Le Secrétaire Général des Nations Unies, Antonio Guterres, s’est dit préoccupé quant à l’évolution de la situation politique en République Démocratique du Congo.
Dans son rapport datant du 17 Septembre dernier, Antonio Guterres a noté l’accentuation des tensions entre les groupes politiques et les membres de la société civile, au sujet des réformes électorales en prévision du scrutin prévu pour 2023.
« Les tensions se sont accentuées entre les groupes politiques et les membres de la société civile, au sujet des réformes électorales en prévision du scrutin prévu pour 2023, tandis que le Gouvernement de coalition de l’Union sacrée de la nation (USN) passait le cap des 100 premiers jours.

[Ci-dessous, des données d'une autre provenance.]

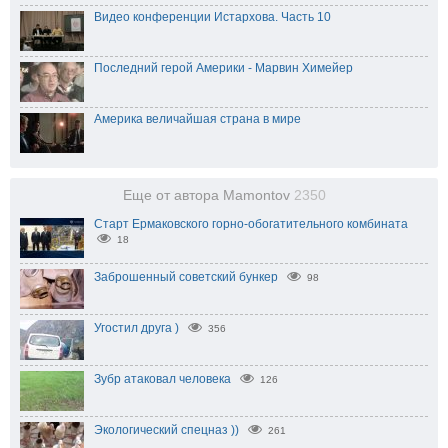
Видео конференции Истархова. Часть 10
Последний герой Америки - Марвин Химейер
Америка величайшая страна в мире
Еще от автора Mamontov
2350
Старт Ермаковского горно-обогатительного комбината
18
Заброшенный советский бункер
98
Угостил друга )
356
Зубр атаковал человека
126
Экологический спецназ ))
261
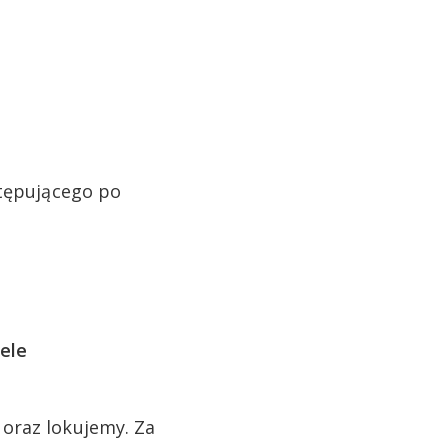
stępującego po
ele
oraz lokujemy. Za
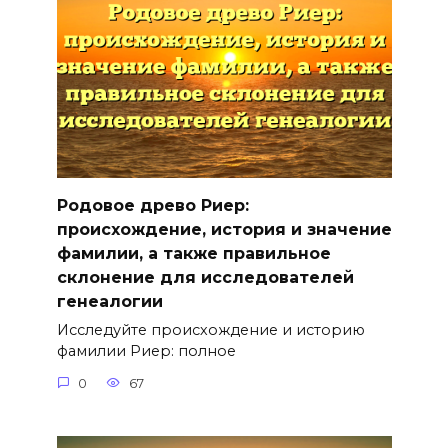
Родовое древо Риер:
происхождение, история и значение
фамилии, а также правильное
склонение для исследователей
генеалогии
Исследуйте происхождение и историю
фамилии Риер: полное
0
67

Le 3 juillet, le Président, Félix Tshisekedi, a promulgué la loi portant réforme de la Commission électorale nationale indépendante (CENI). Par la suite, l’Assemblée nationale a publié le calendrier concernant la procédure de désignation du Bureau et des membres pléniers.
Le 4 août, le Premier Ministre, Jean-Michel Sama Lukonde, a engagé les parties prenantes à désigner les membres de la CENI, tout en reconfirmant que le recensement prévu ne serait pas une condition préalable à la tenue des élections.
La Plateforme des confessions religieuses de Centrafrique, qui soumet à l’Assemblée nationale le nom du candidat proposé à la présidence de la CENI, n’était toutefois pas parvenue à un consensus en la matière au 17 août, comme envisagé dans le calendrier, ce qui a retardé la procédure.
Par conséquent, des jeunes non identifiés, dénonçant la position catholique et protestante, ont manifesté leur hostilité le 1er août, à la résidence de l’Archevêque de Kinshasa, le Cardinal Fridolin Ambongo, suscitant une condamnation généralisée de l’ensemble de la classe politique et sociale. De surcroît, des membres de l’opposition et de la majorité ont posé comme condition à la désignation des candidats un consensus inclusif sur les réformes électorales, tandis que plusieurs organisations de la société civile réclamaient la dépolitisation de la CENI.
Le 8 juillet, le député Cerveau-Pitshou Nsingi (USN) a déposé au Bureau de l’Assemblée nationale une proposition de loi modifiant et complétant la loi sur la nationalité de 2004, visant à réserver certaines fonctions régaliennes aux Congolais de père et de mère. Des figures politiques et des membres de la société civile ont interprété la proposition de loi comme une menace à la cohésion et à la stabilité nationales, ainsi qu’une tentative d’exclure certaines personnalités politiques de l’élection présidentielle de 2023.
De même, les allégations portées contre le sénateur Augustin Matata Ponyo (indépendant) au sujet d’une mauvaise gestion des fonds publics, du temps où il était Premier Ministre, de 2012 à 2016, ont également été interprétées par certains acteurs politiques comme un moyen de neutraliser un éventuel candidat présidentiel.
Dans le cadre de ses bons offices, la Représentante spéciale du Secrétaire général a poursuivi ses concertations avec le Président, des membres du Gouvernement ou de l’Assemblée, des dirigeants politiques et des représentants de la société civile. Elles ont porté principalement sur la mise en place de processus électoraux et politiques crédibles, transparents, inclusifs, pacifiques et tenant compte des questions de genre, en prévision des élections de 2023 et en aidant le Gouvernement à remédier à l’insécurité, dans un contexte d’état de siège dans les provinces d’Ituri et du Nord-Kivu, et à lutter contre les propos de haine » , peut-on lire dans ce Rapport du Secrétaire Général des Nations –Unies, Antonio Guterres.